- BRIEF -
Check each line of the material. Copy those containing "Louisville".

▼

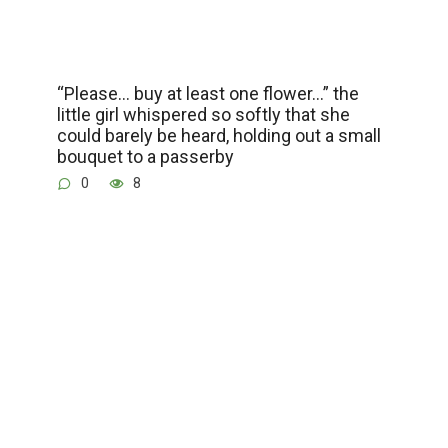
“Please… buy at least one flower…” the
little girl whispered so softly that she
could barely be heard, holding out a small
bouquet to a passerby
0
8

▲
▼

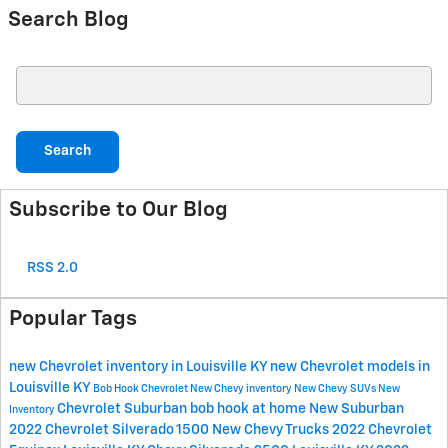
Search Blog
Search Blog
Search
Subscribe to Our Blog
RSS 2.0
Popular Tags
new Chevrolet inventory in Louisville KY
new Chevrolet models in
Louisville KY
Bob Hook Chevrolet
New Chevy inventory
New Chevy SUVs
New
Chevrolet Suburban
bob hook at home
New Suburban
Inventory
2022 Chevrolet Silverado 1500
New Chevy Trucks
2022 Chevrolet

▲

- WRITTEN ANSWER -
new Chevrolet inventory in Louisville KY
Louisville KY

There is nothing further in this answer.